Functions activity

With the Functions activity, you can apply property-level transformations to individual records in a stream pipeline. Each function operates on one or multiple input properties and produces a derived property without altering source values. The Functions activity is designed for simple, deterministic transformations that standardize fields before data is written to a destination. The Functions activity is typically used to normalize unsupported source-system formats.

Use the Functions activity to apply these transformations in the pipeline:

  • Standardize date and datetime values that are stored in integer or non standard formats.
  • Generate derived string properties such as composite keys.
  • Prepare data for destinations, such as SQL-based systems, that require standard formats.

Applying those transformations removes the need to implement equivalent logic in destination systems and ensures consistent values across consumers.

These typical use cases are supported by the Functions activity:

  • Creating composite identifiers from multiple properties.
  • Converting integer-based dates to standard ISO date formats.
  • Converting epoch-based or formatted datetime values to the UTC ISO 8601 format.

The Functions activity is intended for targeted property-level transformations.

Tip: Use the Functions activity for lightweight data shaping rather than complex business logic.

These functions are supported by the Functions activity:

  • Concatenate
  • Convert to Date time
  • Convert to Date

Concatenate

The Concatenate function combines multiple input properties and constant values into a single string. You can use the Concatenate function to build composite business keys, readable identifiers, and technical keys for downstream systems. You can also apply the Concatenate function to derive single-column keys from multi-column primary keys. In relational databases such as SQL Server, generating a single, deterministic key reduces index complexity, simplifies join operations, and improves query performance in analytical and reporting workloads.

Typical use cases for the Concatenate function are constructing composite primary keys, creating business identifiers, and adding prefixes and delimiters to values.

You can use an output of the Concatenate function as a stable identifier in analytical or relational destinations.

Creating a composite key by combining a company and item numbers

Input:

  • Company: Company, for example, 100
  • ItemNumber: Item, for example, ABC123

Function parameters: Company, "-", ItemNumber

Output: CompositeItemKey: 100-ABC123

Convert to Date time

The Convert to Date time (Standard) function normalizes integer or string datetime inputs into the UTC ISO 8601 format (YYYY-MM-DDTHH:mm:ssZ). The Convert to Date time (Standard) function is suitable for these sources and targets:

  • Source systems that store datetime values as epoch-based integers or non-standard strings
  • Destinations, such as SQL Server-based targets, that don't support integer or string datetime values during data loading.

By converting values in the pipeline, no destination-side parsing or conversion logic is required. The resulting ISO-compliant UTC timestamp can be consumed directly by SQL Server and analytical systems that expect ISO-formatted timestamps.

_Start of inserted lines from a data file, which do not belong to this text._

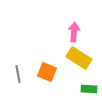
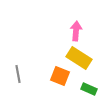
pink arrow: moved 2 px right, 1 px up
orange square: moved 13 px right, 4 px down
green rectangle: rotated 21 degrees clockwise
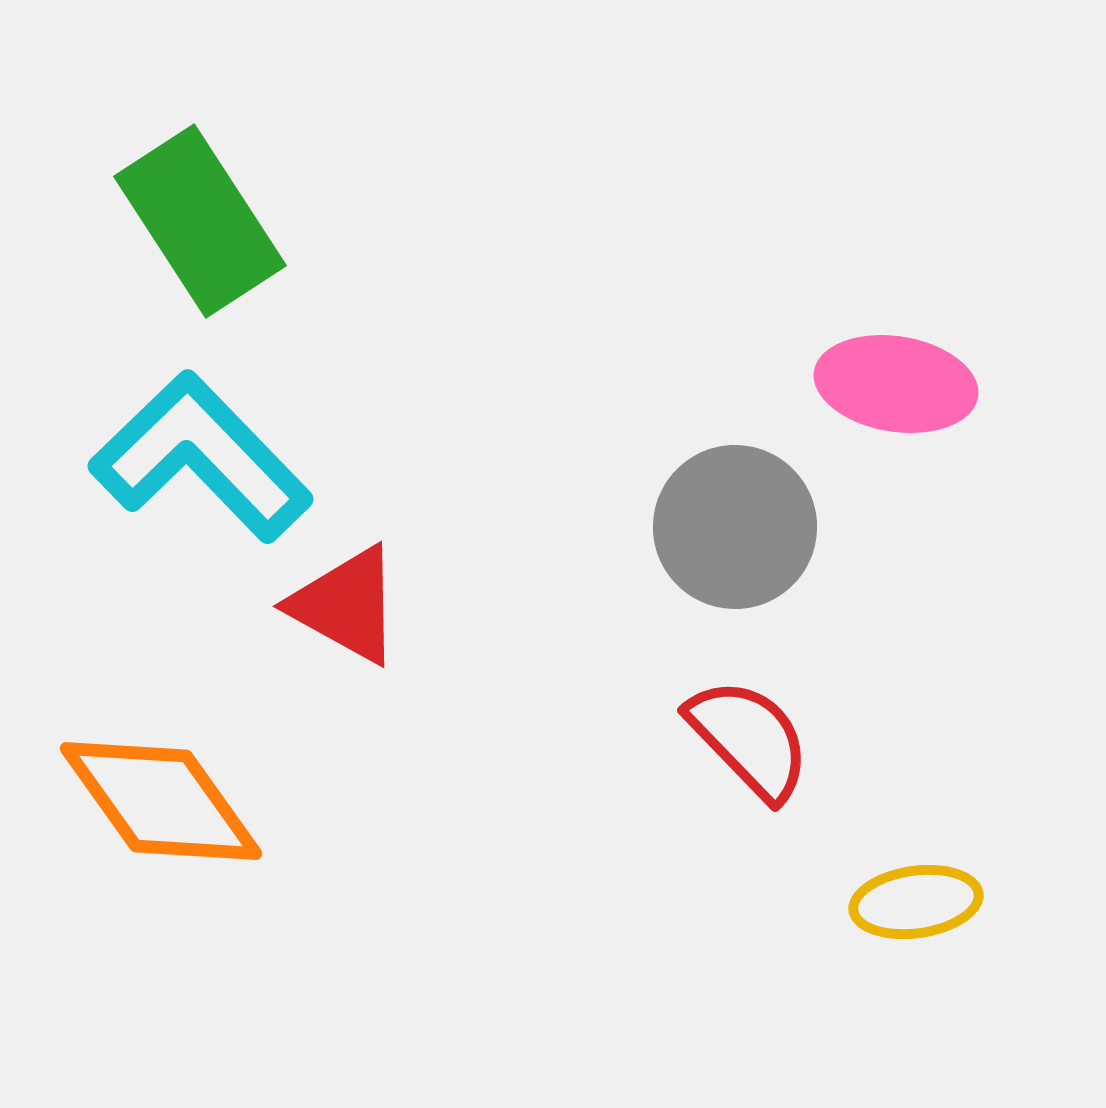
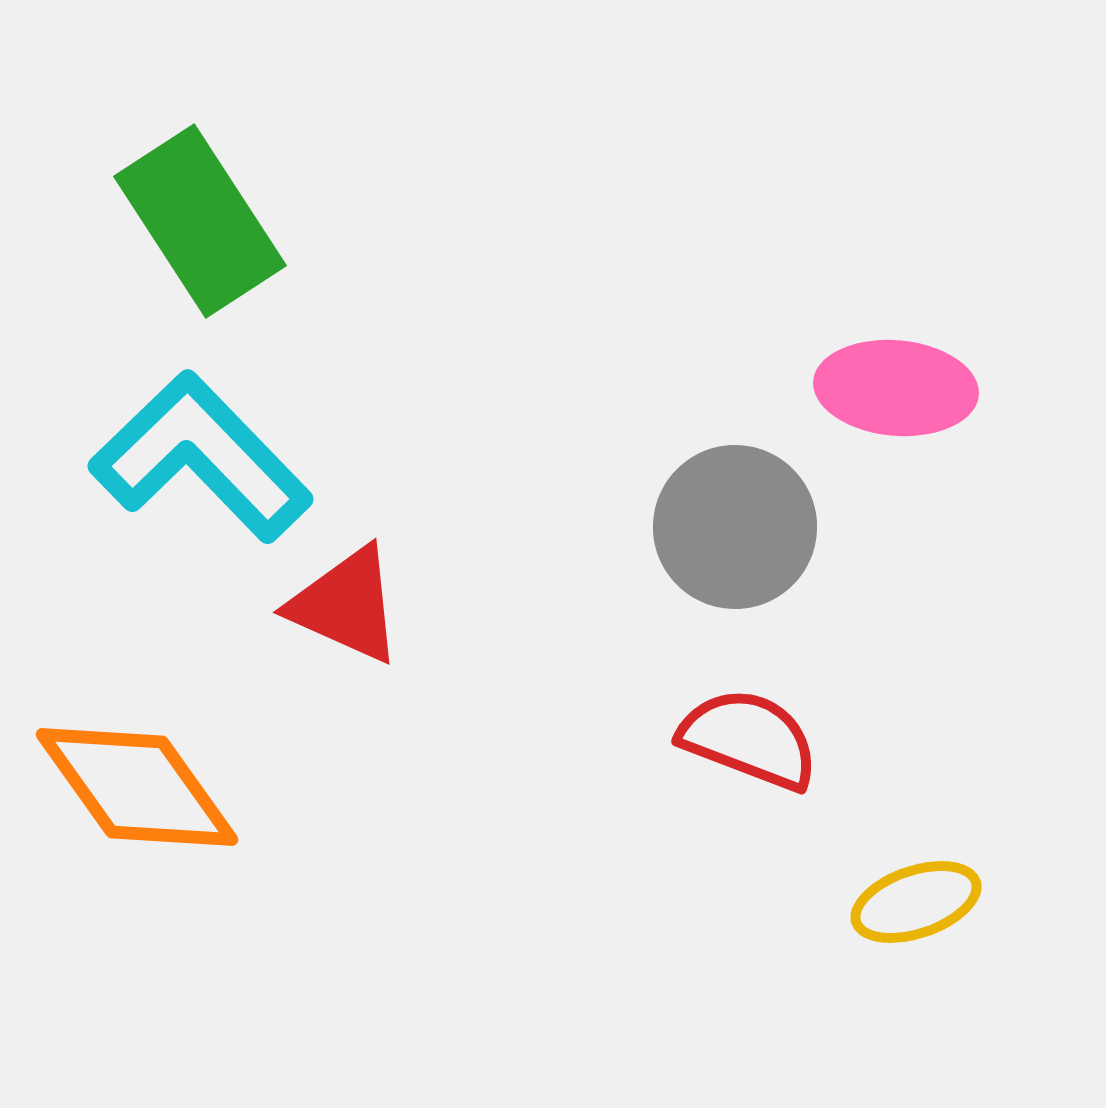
pink ellipse: moved 4 px down; rotated 4 degrees counterclockwise
red triangle: rotated 5 degrees counterclockwise
red semicircle: rotated 25 degrees counterclockwise
orange diamond: moved 24 px left, 14 px up
yellow ellipse: rotated 11 degrees counterclockwise
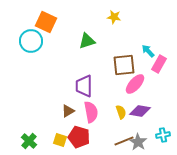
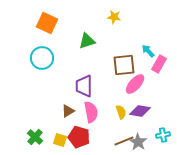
orange square: moved 1 px right, 1 px down
cyan circle: moved 11 px right, 17 px down
green cross: moved 6 px right, 4 px up
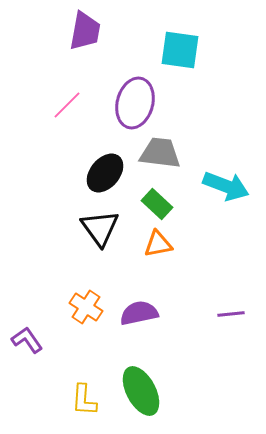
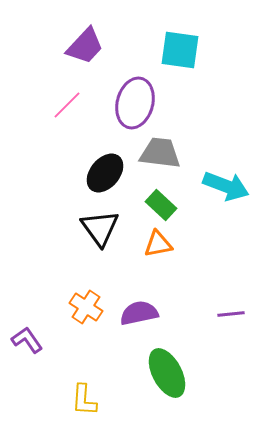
purple trapezoid: moved 15 px down; rotated 33 degrees clockwise
green rectangle: moved 4 px right, 1 px down
green ellipse: moved 26 px right, 18 px up
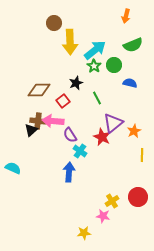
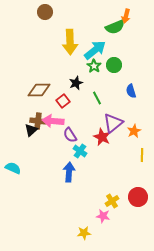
brown circle: moved 9 px left, 11 px up
green semicircle: moved 18 px left, 18 px up
blue semicircle: moved 1 px right, 8 px down; rotated 120 degrees counterclockwise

Typical use cases for the Convert to Date time (Standard) function are converting epoch timestamps. normalizing event timestamps, and maintaining consistent timezone handling.

Converting an M3 datetime value stored as an epoch value into the UTC ISO 8601 format

Input: TransactionTimestamp: 1708089600000 (epoch milliseconds)

Function parameters: TransactionTimestamp, "epoch-millis"

Output: TransactionTimestampUTC: 2024-02-16T00:00:00Z

Convert to Date

The Convert to Date (Standard) function normalizes integer or string date values into the ISO date format (YYYY-MM-DD). The Convert to Date (Standard) function is useful when source systems store dates as integers. Some destinations, such as SQL Server, don't ingest integer-based date formats. Performing the conversion within a pipeline ensures compatibility and removes the need for custom transformation logic in a destination.

The resulting value can be loaded directly into SQL Server or other relational databases without additional transformations.

Typical use cases for the Convert to Date (Standard) function are normalizing legacy date formats, preparing data for SQL-based destinations, and ensuring consistent date handling across pipelines.

Converting a date stored as an integer into a standard date

Input: OrderDate: 20250211 (integer, format: yyyyMMdd)

Function parameters: OrderDate, "yyyyMMdd"

Output: OrderDateISO: 2025-02-11

Output properties and validation

Each function writes its result to a new property. The source fields are left unchanged. The output property type is determined by the selected function and can't be overwritten.

The function editor provides these options:

  • Auto-complete and parameter suggestions
  • Tooltips and inline guidance
  • Real-time validation with error and warning messages

You can't activate pipelines if any configured function is invalid or incomplete.

Function performance and error handling

You can define multiple functions within a single Functions activity. Functions are evaluated sequentially. If a transformation fails at runtime, affected records are routed to the Transformation error category in the Replay Queue. In the Replay Queue, you can review, correct, replay, or discard the affected records.

See Replay Queue.

This table shows status indicators of functions within the Functions activity:

Status Description
Valid function icon Valid function that is ready to run.
Invalid or incomplete function icon Invalid function because of configuration errors or incomplete function because of missing required parameters.